Kevin unsuccessfully tries to pitch Emily as their new bassist, but Hunter rejects her outright. Kevin calls her to apologize for Hunter's behavior, and they have sex. Kevin and Emily become a couple, which enrages Hunter, who believes she will be their Yoko Ono.

While Kevin continues to hone his skills, Clay hears Kevin practicing and immediately recognizes his advanced abilities and 'intense' drumming style; since Mollycoddle's drummer is in rehab, he asks Kevin to be their drummer for a performance at his sister's wedding. During speech class, Hunter mocks Emily until she attacks him, breaking his guitar in the process. This leads to an argument between Hunter and Kevin, and Kevin leaving the band.

As Kevin performs at the wedding reception, Hunter tries to crash it in full heavy metal costume but is arrested for trespassing. Clay praises Kevin's contributions, mastering the material on short notice and elevating their pop music covers with his techniques. Clay invites him to hang out and join Mollycoddle for the Battle of the Bands, which Kevin reluctantly accepts.

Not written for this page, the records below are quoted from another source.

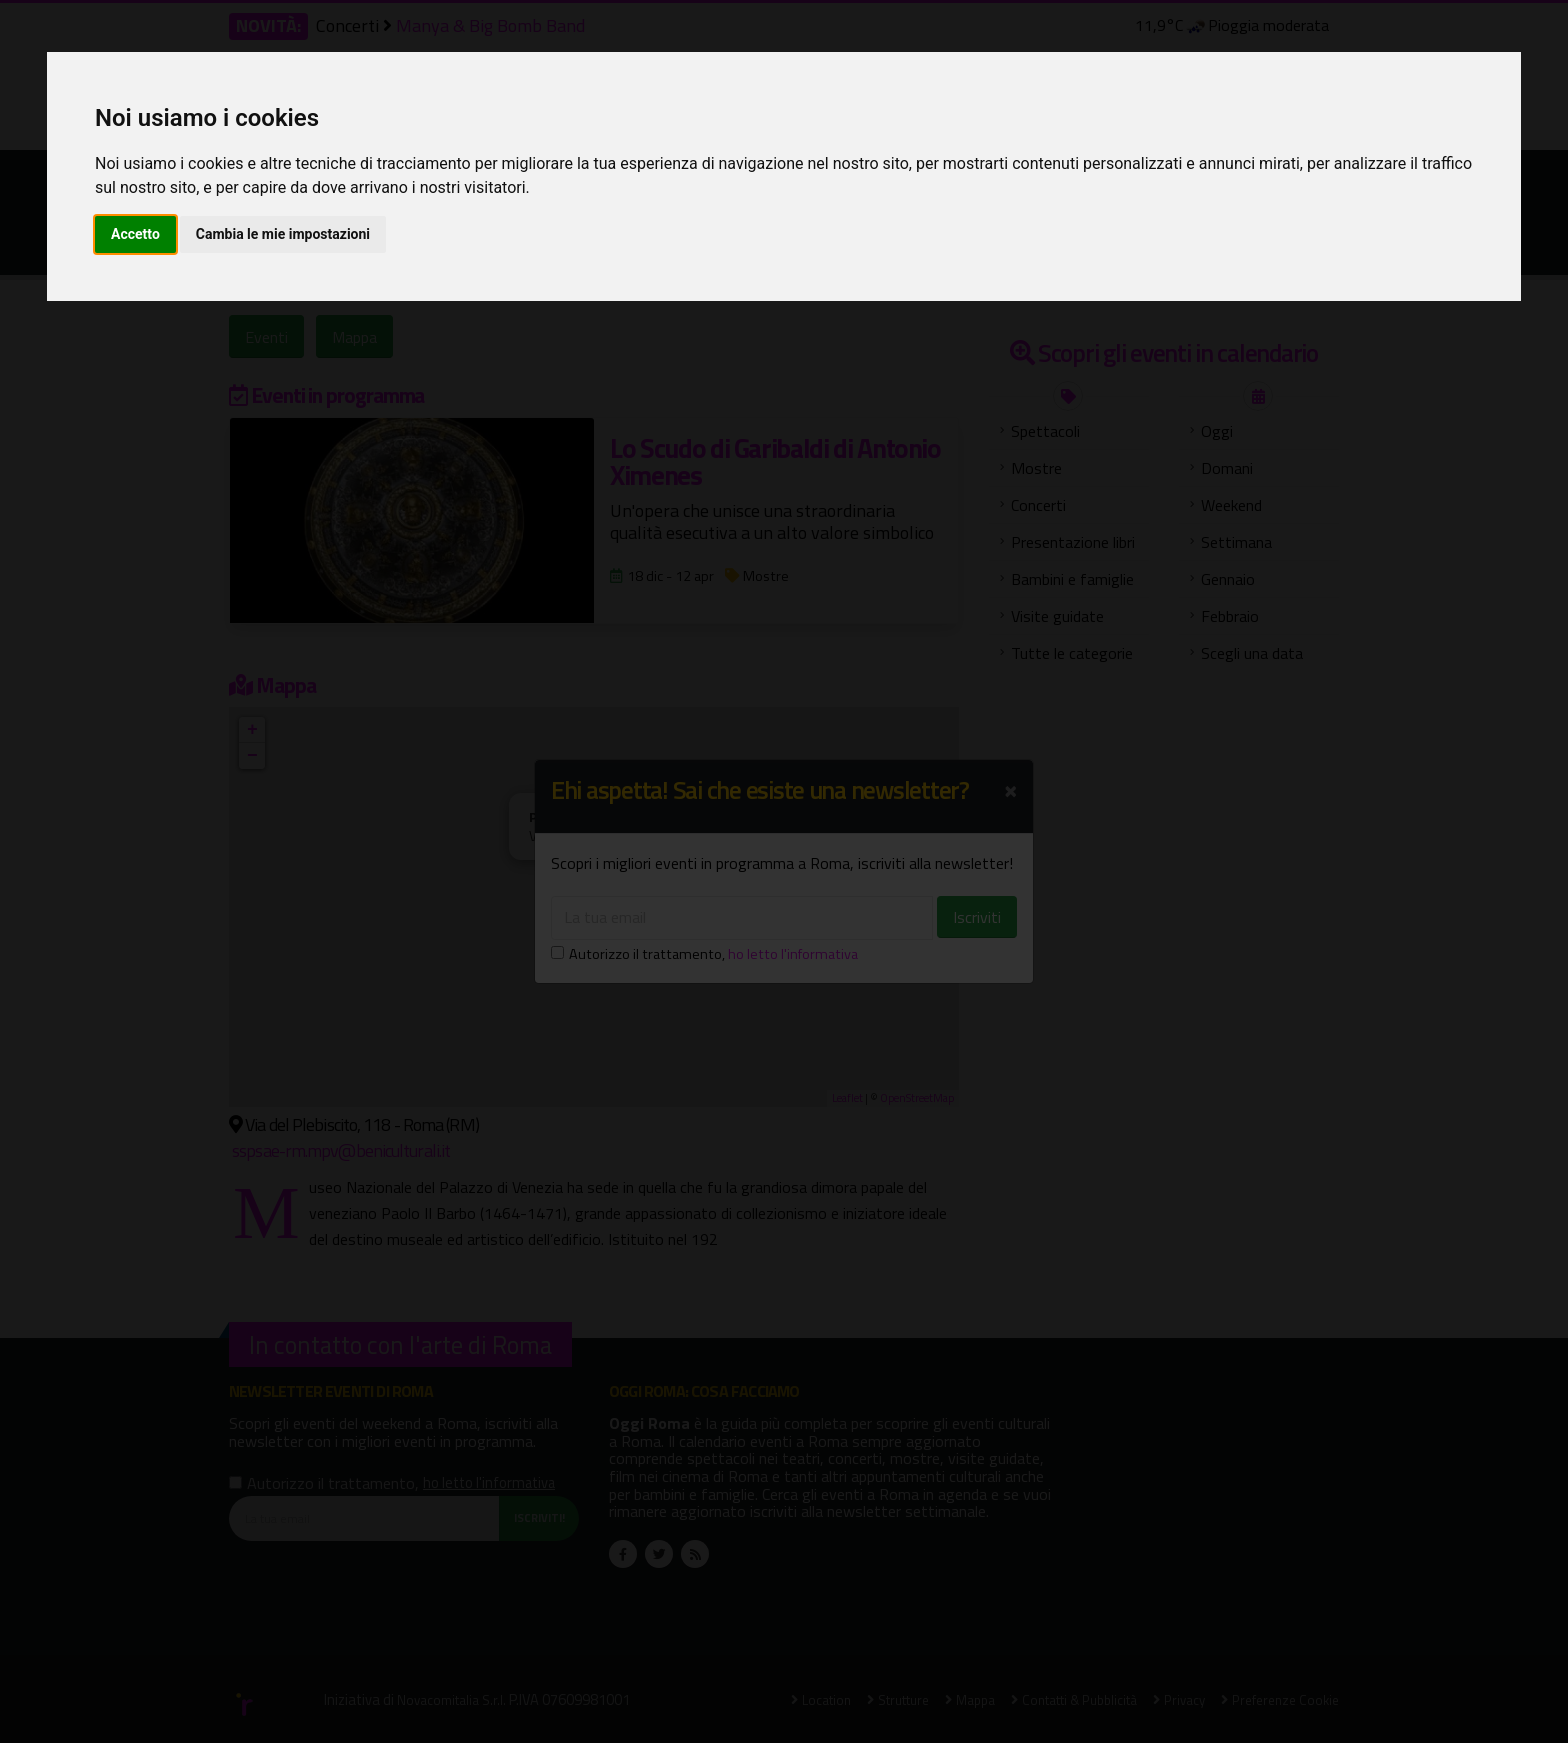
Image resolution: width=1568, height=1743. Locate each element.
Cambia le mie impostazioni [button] (283, 234)
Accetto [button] (135, 234)
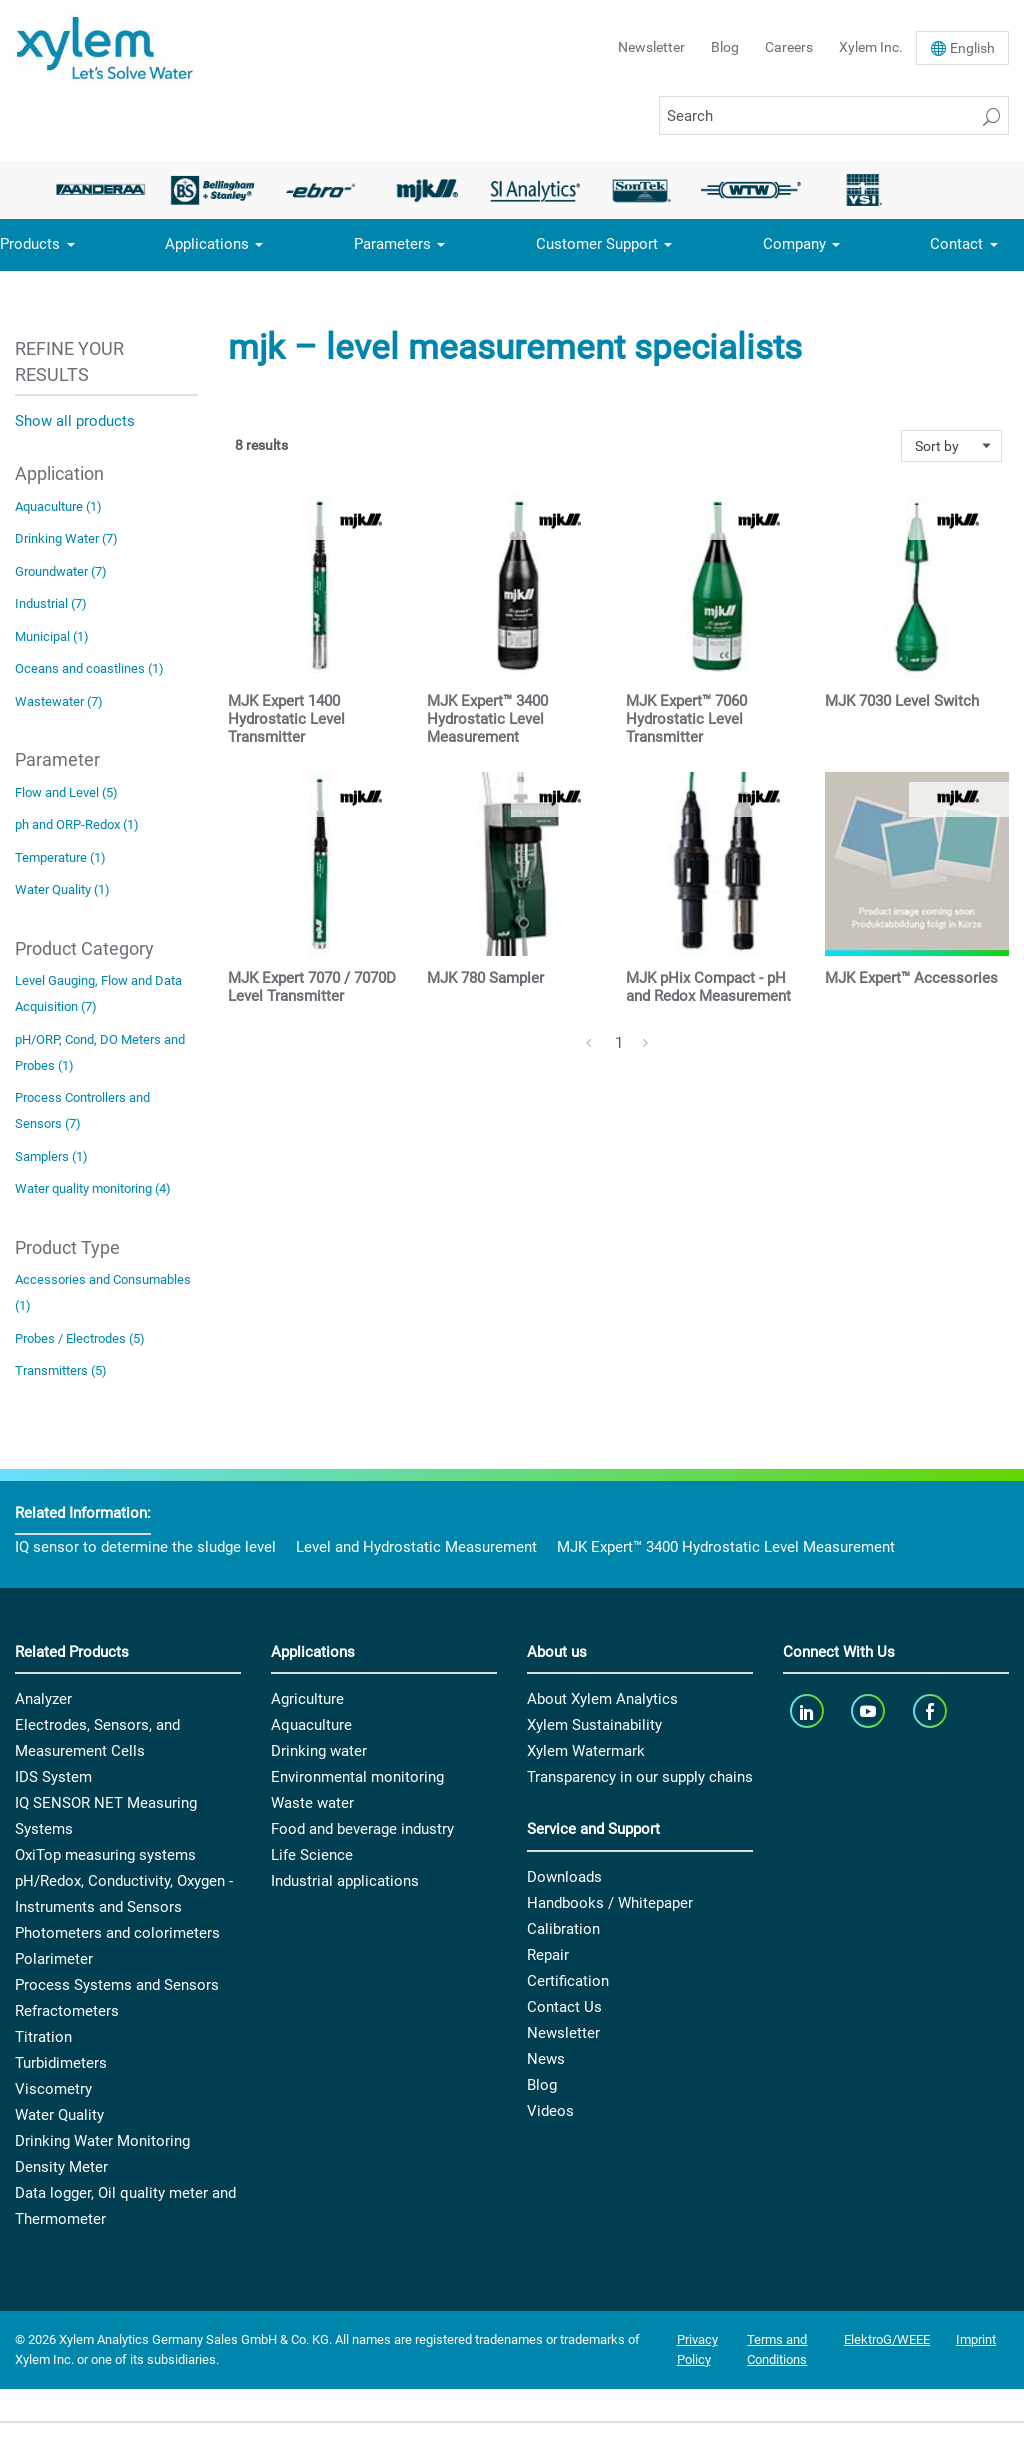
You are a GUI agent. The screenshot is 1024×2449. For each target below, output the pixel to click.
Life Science (312, 1855)
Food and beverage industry (362, 1829)
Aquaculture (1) (58, 506)
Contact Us (564, 2007)
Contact (956, 244)
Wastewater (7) (59, 701)
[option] (106, 190)
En (972, 48)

A drunk Kendall invites Kevin into the hot tub and makes out with him. Kevin's conscience materializes as heavy metal musicians Scott Ian, Tom Morello, Kirk Hammett and Rob Halford. Through the apparitions, Kevin realizes that he loves Emily and leaves to be with her. Kevin later discovers that Hunter's father sent him to rehab as punishment.

At the rehab clinic, Hunter meets his idol Dr. Troy Nix, former lead guitarist of metal band Killoton, the last Battle of the Bands champions. Nix explains that he became a doctor after rehabilitating from alcohol abuse, which itself was due to the dysfunction of being in a band with people he didn't really like. Although Hunter is fit for discharge, due to clinic policy it cannot be until Monday, after the contest.

Kevin breaks Hunter and Mollycoddle's drummer out from the clinic. Hunter and Kevin go to Emily's, where Hunter apologizes and recognizes Emily's metal attitude, but she responds that she is not ready to perform.

At the Battle of the Bands, Kevin apologizes to Clay and presents Mollycoddle's now sober drummer to resume his position. Kevin and Hunter prepare to perform as a duo, when Emily joins them with an electric cello and goth metal gear. Principal Swanson warns them the name Skullfucker is inappropriate for the event, forcing Emily to quickly change it to Skullflower.

Despite initial skepticism, their performance wins over the crowd. During Hunter's guitar solo, an inebriated Skip stumbles out of a mosh pit and shoves Hunter into the amplifiers which crash down, and break Hunter's leg.

The band reads in the newspaper that their performance went viral, despite losing the Battle of the Bands coming in second behind Mollycoddle. They conclude that they are the moral winners of the contest as the entire crowd loved them and sang the chorus of their original song, and they received more prominent media coverage. As an inclusive trio, they begin to practice with renewed vigor and camaraderie.

==Cast==

in addition, metal musicians Scott Ian, Tom Morello, Kirk Hammett and Rob Halford appear in cameo roles as themselves, representing Kevin's conscience, while music critic and author on heavy metal, Chuck Klosterman, plays the school's band teacher.

==Production==
Metal Lords was shot in Portland, Oregon. The school scenes were shot at Parkrose Middle School and Parkrose High School, while the Battle of the Bands scenes were filmed at Revolution Hall.

==Reception==
 Metacritic, which uses a weighted average, assigned the film a score of 59 out of 100, based on 20 critics, indicating "mixed or average" reviews.